En dehors de toute perturbation  massive et durable ( souffrances fœtales), cet état du fœtus recouvre le temps de la gestation. Entre la 12e et la 16e semaine aménorrhée, passage de l’embryon au fœtus, quelque chose va intervenir qui va permettre à l’être en devenir d’éprouver cette ambiance, de l’enregistrer, de l’intégrer en soi comme archétype et support du sentiment de soi. La maturation des zones associatives du cerveau en développement va permettre l’enregistrement par le fœtus de ces conditions de vie. L’embryon qui jusque-là baignait dans ce milieu va l’incorporer en devenant fœtus.Une expérience publiée en 2009 dans la revue Child Development² a montré cette capacité de mémorisation du fœtus. Un groupe de 93 femmes enceintes de 28 à 36 semaines SA a été recruté pour évaluer la mémoire et l’apprentissage fœtal par habituation à des stimulations acoustiques. Devant une stimulation nouvelle, un sujet manifeste une réaction. La répétition de cette stimulation finit par ne plus déclencher de réaction : c’est l’habituation. L’habituation repose sur l’apprentissage et donc sur la mémoire. L’étude démontre que quel que soit l’âge du fœtus pendant cette période, il est capable d’une mémoire à court terme d’environ 10 minutes et d’une mémoire à long terme d’environ 4 semaines.La science pointe ici la rétention mémorielle d’une stimulation ponctuelle, à un terme avancé de la grossesse et permet d’envisager la mémoire du fœtus comme une réalité. Cette mémoire s’inscrit aussi dans une capacité associative plus importante chez le fœtus humain que chez celui des autres mammifères. La présence massive des aires associatives (aires de Broca) chez l’être humain, permet aux neurones libres (non programmés génétiquement) de se connecter entre eux et ainsi d’associer les différentes perceptions de sa vie utérine qui lui parviennent de tous ses sens. Celles-ci vont converger en un éprouvé global de ce milieu originel,vécu et enregistré au niveau cortical sous la forme d’un premier lieu psychique.
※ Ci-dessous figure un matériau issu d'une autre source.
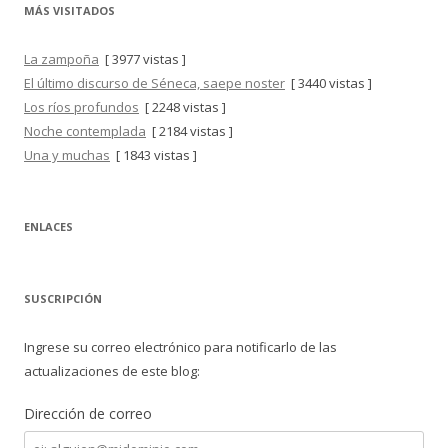
MÁS VISITADOS
La zampoña
[ 3977 vistas ]
El último discurso de Séneca, saepe noster
[ 3440 vistas ]
Los ríos profundos
[ 2248 vistas ]
Noche contemplada
[ 2184 vistas ]
Una y muchas
[ 1843 vistas ]
ENLACES
SUSCRIPCIÓN
Ingrese su correo electrónico para notificarlo de las
actualizaciones de este blog:
Dirección de correo
Dirección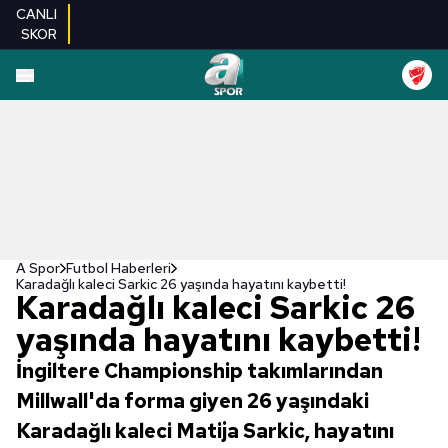
CANLI
SKOR
A Spor
Futbol Haberleri
Karadağlı kaleci Sarkic 26 yaşında hayatını kaybetti!
Karadağlı kaleci Sarkic 26
yaşında hayatını kaybetti!
İngiltere Championship takımlarından
Millwall'da forma giyen 26 yaşındaki
Karadağlı kaleci Matija Sarkic, hayatını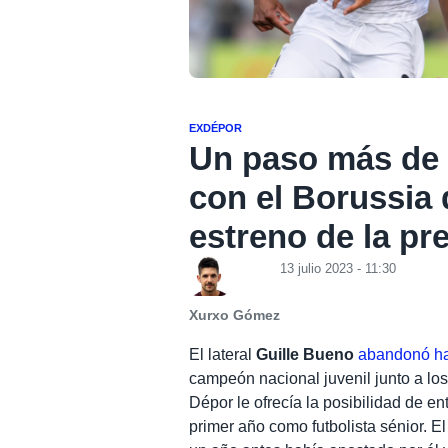
EXDÉPOR
Un paso más de G
con el Borussia
estreno de la p
13 julio 2023 - 11:30
Xurxo Gómez
El lateral
Guille Bueno
abandonó hac
campeón nacional juvenil junto a los
Dépor le ofrecía la posibilidad de en
primer año como futbolista sénior. E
« Le fœtus humain a la capacité, du fait de ses neurones libres, de mémoriser la nature de la vie fœtale et l’état de totalité qui lui est inhérent » (J.M Delassus).³

La possibilité neuronale de décalquer l’anté-natal va spécifier l’humain selon une dimension « neurontologique » inédite. Ce néologisme constitué par Jean-Marie Delassus à partir de neuronal et ontologique ( qui concerne l’étude de l’être) qualifie l’origine de l’ « être » humain selon l’impact particulier que peut revêtir pour lui sa vie prénatale du fait de la chimie même de son cerveau.
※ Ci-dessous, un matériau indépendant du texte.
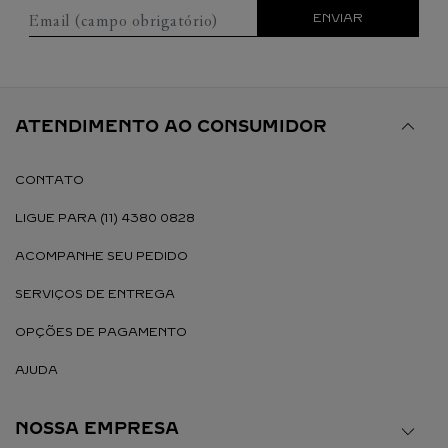
Email (campo obrigatório)
ENVIAR
ATENDIMENTO AO CONSUMIDOR
CONTATO
LIGUE PARA (11) 4380 0828
ACOMPANHE SEU PEDIDO
SERVIÇOS DE ENTREGA
OPÇÕES DE PAGAMENTO
AJUDA
NOSSA EMPRESA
Si toute vie végétale ou animale se développe et ne se comprend que dans le cadre du rapport qu’elle entretien avec son milieu, alors l’humain, cet être vivant d’outre-monde, ne peut s’étudier sans la considération de son rapport à ce lieu d’émergence. Matrice préparant l’organisme au monde extérieur pour les autres espèces, il devient pour lui son origine, un monde en soi qui ne le prépare pas à naître au-delà et redéfinit un nouveau besoin, humain, un besoin de Totalité.

Bertrand Schneider le 05/01/2014

 

Bibliographie

  1. Grunberger (B), 1971, Le narcissisme, p 28, 2003, Paris, Editions Payot.

  2. Chantal E. H. Dirix and Jan G. Nijhuis, Henk W. Jongsma, Gerard Hornstra, July/August 2009, Aspects of Fetal Learning and Memory in Child Development,, Volume 80, Number 4, Pages 1251–1258
  3. Delassus (J.M), 2005, Les logiciels de l’âme, « Totalité et origine », p 36, 2005, Fougère, Encre marine.